Closed matteobachetti closed 1 year ago
Could you please attach the debug.log
I think this is could be caused by a likelihood plateau at the beginning of the run.
But I agree, this is not ideal behaviour. Probably I should add a maximum number of roots that is being expanded to.
I am not successful in reproducing your bug with the latest stingray repo and ultranest 3.5.7 from pypi
I also tried reverting the commit c140664223b1211c7730d0b375fc83f0757d41a3, or going back this version https://github.com/StingraySoftware/stingray/commit/8ad7272fcd2a155bd6d2eeabe68be58bdec92742
Please let me know how I can reproduce the runaway behaviour.
@JohannesBuchner I would also have gone to commit 8ad7272 of stingray. Up to that point, a simple pytest test_bexvar.py could have reproduced the result. Have you made any new modifications to Multinest that might have fixed the behavior?
No
We are experiencing this issue with EXOTIC, also, using UN 3.5.7.
To wit:
[ultranest] Widening roots to 6537217 live points (have 3268609 already) ... [ultranest] Sampling 3268608 live points from prior ... It does an initial sampling of the parameter space to estimate where to do a constrained search but the number of live points gets so large that it needs more initial samples than it usually takes to converge. ... I've been noticing some TESS light curves requiring over a million function calls when it only takes ~10,000 to converge. ...

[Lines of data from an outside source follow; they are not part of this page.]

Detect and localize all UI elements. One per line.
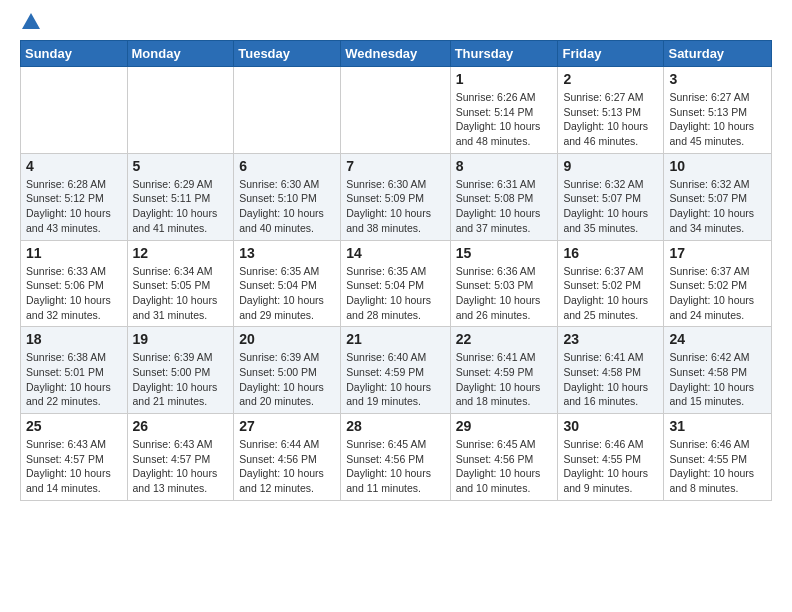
logo — [20, 16, 40, 30]
calendar-cell: 5Sunrise: 6:29 AM Sunset: 5:11 PM Daylig… — [127, 153, 234, 240]
day-number: 29 — [456, 418, 553, 434]
day-number: 24 — [669, 331, 766, 347]
day-number: 27 — [239, 418, 335, 434]
calendar-cell: 30Sunrise: 6:46 AM Sunset: 4:55 PM Dayli… — [558, 414, 664, 501]
day-number: 2 — [563, 71, 658, 87]
day-info: Sunrise: 6:29 AM Sunset: 5:11 PM Dayligh… — [133, 177, 229, 236]
day-number: 13 — [239, 245, 335, 261]
day-info: Sunrise: 6:27 AM Sunset: 5:13 PM Dayligh… — [563, 90, 658, 149]
day-number: 1 — [456, 71, 553, 87]
calendar-cell: 17Sunrise: 6:37 AM Sunset: 5:02 PM Dayli… — [664, 240, 772, 327]
day-number: 11 — [26, 245, 122, 261]
day-number: 31 — [669, 418, 766, 434]
day-info: Sunrise: 6:38 AM Sunset: 5:01 PM Dayligh… — [26, 350, 122, 409]
day-info: Sunrise: 6:45 AM Sunset: 4:56 PM Dayligh… — [346, 437, 444, 496]
day-number: 18 — [26, 331, 122, 347]
calendar-header-saturday: Saturday — [664, 41, 772, 67]
day-info: Sunrise: 6:32 AM Sunset: 5:07 PM Dayligh… — [563, 177, 658, 236]
calendar-cell: 9Sunrise: 6:32 AM Sunset: 5:07 PM Daylig… — [558, 153, 664, 240]
page: SundayMondayTuesdayWednesdayThursdayFrid… — [0, 0, 792, 517]
day-number: 26 — [133, 418, 229, 434]
calendar-cell — [21, 67, 128, 154]
day-info: Sunrise: 6:28 AM Sunset: 5:12 PM Dayligh… — [26, 177, 122, 236]
calendar-cell — [341, 67, 450, 154]
calendar-cell: 2Sunrise: 6:27 AM Sunset: 5:13 PM Daylig… — [558, 67, 664, 154]
calendar-cell: 15Sunrise: 6:36 AM Sunset: 5:03 PM Dayli… — [450, 240, 558, 327]
calendar-cell: 13Sunrise: 6:35 AM Sunset: 5:04 PM Dayli… — [234, 240, 341, 327]
calendar-header-tuesday: Tuesday — [234, 41, 341, 67]
day-info: Sunrise: 6:46 AM Sunset: 4:55 PM Dayligh… — [669, 437, 766, 496]
day-number: 5 — [133, 158, 229, 174]
day-info: Sunrise: 6:34 AM Sunset: 5:05 PM Dayligh… — [133, 264, 229, 323]
day-number: 16 — [563, 245, 658, 261]
calendar-header-sunday: Sunday — [21, 41, 128, 67]
calendar-week-row: 1Sunrise: 6:26 AM Sunset: 5:14 PM Daylig… — [21, 67, 772, 154]
calendar-cell: 28Sunrise: 6:45 AM Sunset: 4:56 PM Dayli… — [341, 414, 450, 501]
day-number: 25 — [26, 418, 122, 434]
calendar-header-wednesday: Wednesday — [341, 41, 450, 67]
day-number: 15 — [456, 245, 553, 261]
day-number: 7 — [346, 158, 444, 174]
day-info: Sunrise: 6:45 AM Sunset: 4:56 PM Dayligh… — [456, 437, 553, 496]
calendar-cell: 31Sunrise: 6:46 AM Sunset: 4:55 PM Dayli… — [664, 414, 772, 501]
calendar-header-thursday: Thursday — [450, 41, 558, 67]
day-number: 14 — [346, 245, 444, 261]
day-info: Sunrise: 6:42 AM Sunset: 4:58 PM Dayligh… — [669, 350, 766, 409]
calendar-header-monday: Monday — [127, 41, 234, 67]
calendar-cell: 6Sunrise: 6:30 AM Sunset: 5:10 PM Daylig… — [234, 153, 341, 240]
calendar-cell: 26Sunrise: 6:43 AM Sunset: 4:57 PM Dayli… — [127, 414, 234, 501]
day-number: 21 — [346, 331, 444, 347]
calendar-cell: 1Sunrise: 6:26 AM Sunset: 5:14 PM Daylig… — [450, 67, 558, 154]
calendar-cell: 12Sunrise: 6:34 AM Sunset: 5:05 PM Dayli… — [127, 240, 234, 327]
day-info: Sunrise: 6:43 AM Sunset: 4:57 PM Dayligh… — [26, 437, 122, 496]
calendar-cell: 18Sunrise: 6:38 AM Sunset: 5:01 PM Dayli… — [21, 327, 128, 414]
day-number: 20 — [239, 331, 335, 347]
logo-icon — [22, 12, 40, 30]
day-info: Sunrise: 6:26 AM Sunset: 5:14 PM Dayligh… — [456, 90, 553, 149]
svg-marker-0 — [22, 13, 40, 29]
day-info: Sunrise: 6:32 AM Sunset: 5:07 PM Dayligh… — [669, 177, 766, 236]
day-info: Sunrise: 6:40 AM Sunset: 4:59 PM Dayligh… — [346, 350, 444, 409]
day-number: 10 — [669, 158, 766, 174]
day-info: Sunrise: 6:27 AM Sunset: 5:13 PM Dayligh… — [669, 90, 766, 149]
day-info: Sunrise: 6:36 AM Sunset: 5:03 PM Dayligh… — [456, 264, 553, 323]
day-number: 17 — [669, 245, 766, 261]
calendar-cell: 4Sunrise: 6:28 AM Sunset: 5:12 PM Daylig… — [21, 153, 128, 240]
calendar-cell: 27Sunrise: 6:44 AM Sunset: 4:56 PM Dayli… — [234, 414, 341, 501]
calendar-cell: 16Sunrise: 6:37 AM Sunset: 5:02 PM Dayli… — [558, 240, 664, 327]
day-info: Sunrise: 6:41 AM Sunset: 4:59 PM Dayligh… — [456, 350, 553, 409]
day-info: Sunrise: 6:33 AM Sunset: 5:06 PM Dayligh… — [26, 264, 122, 323]
day-number: 23 — [563, 331, 658, 347]
calendar-cell: 8Sunrise: 6:31 AM Sunset: 5:08 PM Daylig… — [450, 153, 558, 240]
day-number: 30 — [563, 418, 658, 434]
calendar-cell — [234, 67, 341, 154]
day-info: Sunrise: 6:39 AM Sunset: 5:00 PM Dayligh… — [133, 350, 229, 409]
calendar-cell: 14Sunrise: 6:35 AM Sunset: 5:04 PM Dayli… — [341, 240, 450, 327]
day-info: Sunrise: 6:39 AM Sunset: 5:00 PM Dayligh… — [239, 350, 335, 409]
calendar-cell: 7Sunrise: 6:30 AM Sunset: 5:09 PM Daylig… — [341, 153, 450, 240]
day-info: Sunrise: 6:35 AM Sunset: 5:04 PM Dayligh… — [239, 264, 335, 323]
calendar-cell — [127, 67, 234, 154]
calendar-week-row: 11Sunrise: 6:33 AM Sunset: 5:06 PM Dayli… — [21, 240, 772, 327]
day-info: Sunrise: 6:44 AM Sunset: 4:56 PM Dayligh… — [239, 437, 335, 496]
day-info: Sunrise: 6:43 AM Sunset: 4:57 PM Dayligh… — [133, 437, 229, 496]
calendar-cell: 25Sunrise: 6:43 AM Sunset: 4:57 PM Dayli… — [21, 414, 128, 501]
calendar-cell: 19Sunrise: 6:39 AM Sunset: 5:00 PM Dayli… — [127, 327, 234, 414]
calendar-week-row: 18Sunrise: 6:38 AM Sunset: 5:01 PM Dayli… — [21, 327, 772, 414]
day-info: Sunrise: 6:30 AM Sunset: 5:10 PM Dayligh… — [239, 177, 335, 236]
calendar-cell: 23Sunrise: 6:41 AM Sunset: 4:58 PM Dayli… — [558, 327, 664, 414]
calendar-week-row: 4Sunrise: 6:28 AM Sunset: 5:12 PM Daylig… — [21, 153, 772, 240]
day-number: 28 — [346, 418, 444, 434]
day-info: Sunrise: 6:41 AM Sunset: 4:58 PM Dayligh… — [563, 350, 658, 409]
day-info: Sunrise: 6:35 AM Sunset: 5:04 PM Dayligh… — [346, 264, 444, 323]
day-number: 22 — [456, 331, 553, 347]
day-number: 4 — [26, 158, 122, 174]
day-info: Sunrise: 6:30 AM Sunset: 5:09 PM Dayligh… — [346, 177, 444, 236]
calendar-cell: 24Sunrise: 6:42 AM Sunset: 4:58 PM Dayli… — [664, 327, 772, 414]
day-number: 12 — [133, 245, 229, 261]
day-info: Sunrise: 6:46 AM Sunset: 4:55 PM Dayligh… — [563, 437, 658, 496]
header — [20, 16, 772, 30]
calendar-cell: 11Sunrise: 6:33 AM Sunset: 5:06 PM Dayli… — [21, 240, 128, 327]
calendar-cell: 29Sunrise: 6:45 AM Sunset: 4:56 PM Dayli… — [450, 414, 558, 501]
day-info: Sunrise: 6:37 AM Sunset: 5:02 PM Dayligh… — [563, 264, 658, 323]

This is perhaps okay for a single reduction but when running against massive data sets, it brings our applications to their knees. ⚔️
Version 3.5.6 seems to be working fine.
Discovered by @pearsonkyle in EXOTIC. Please contact him for more info.
Context
This happens when you have a large fraction of the prior parameter space with the same loglikelihood, i.e., a plateau. Such plateaus need to be handled in a special way in nested sampling, otherwise you get biases, as this paper https://arxiv.org/abs/2005.08602 pointed out. This paper https://arxiv.org/abs/2010.13884 discusses a strategy, which is implemented in ultranest. In particular, the live points need to be discarded together without replacement until the plateau is crossed. But this causes a reduction of the live points, and the subsequent run would have few live points available, making it both inefficient and probably also return poor posteriors. Hence the widening of the initial live point population to hopefully have a reasonable number remaining.
Solution
You can avoid this by defining a log-likelihood that does not have plateaus. Probably you are returning a low value when the parameters are problematic/unphysical. Instead, return something which increases towards where the good region is.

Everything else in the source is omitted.